◆ Page images and extracted text ◆

>>>

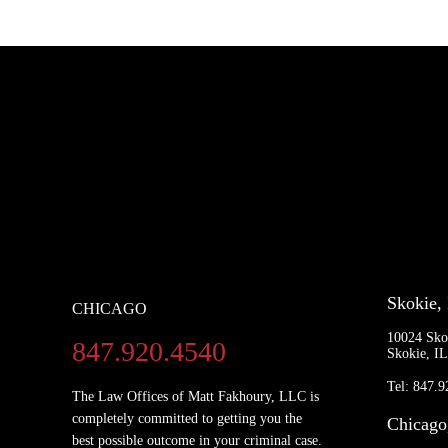
Skokie,
CHICAGO
10024 Sko
847.920.4540
Skokie, I
Tel: 847.
The Law Offices of Matt Fakhoury, LLC is
completely committed to getting you the
Chicago
best possible outcome in your criminal case.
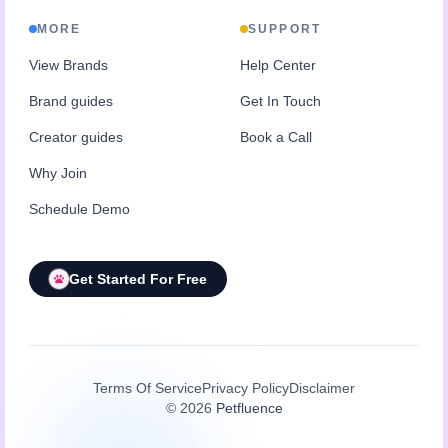
MORE
SUPPORT
View Brands
Help Center
Brand guides
Get In Touch
Creator guides
Book a Call
Why Join
Schedule Demo
Get Started For Free
Terms Of Service
Privacy Policy
Disclaimer
©
2026
Petfluence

<<<

◆ Exercise details ◆
Return every record exactly. Pictures stay out.

◆ Solution for this problem ◆
Skokie,
CHICAGO
10024 Sko
847.920.4540
Skokie, I
Tel: 847.
The Law Offices of Matt Fakhoury, LLC is
completely committed to getting you the
Chicago
best possible outcome in your criminal case.
MORE
SUPPORT
View Brands
Help Center
Brand guides
Get In Touch
Creator guides
Book a Call
Why Join
Schedule Demo
Get Started For Free
Terms Of Service
Privacy Policy
Disclaimer
©
2026
Petfluence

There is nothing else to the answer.